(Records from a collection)
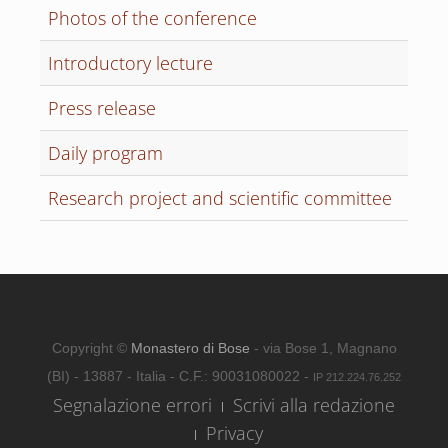
Photos of the conference
Introductory lecture
Press release
Daily program
Research project and scientific committee
Copyright ©
Monastero di Bose
- via Bose 1, Magnano
(BI) - 13887 - Italia - C.F.: 90031080022 -
IP 212.224.76.252
Segnalazione errori
Scrivi alla redazione
Privacy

- **WORK TO BE COMPLETED**
Copy down each line in the entries that has the word "Bose".

- **SOLUTION TO THIS EXERCISE**
Monastero di Bose
- via Bose 1, Magnano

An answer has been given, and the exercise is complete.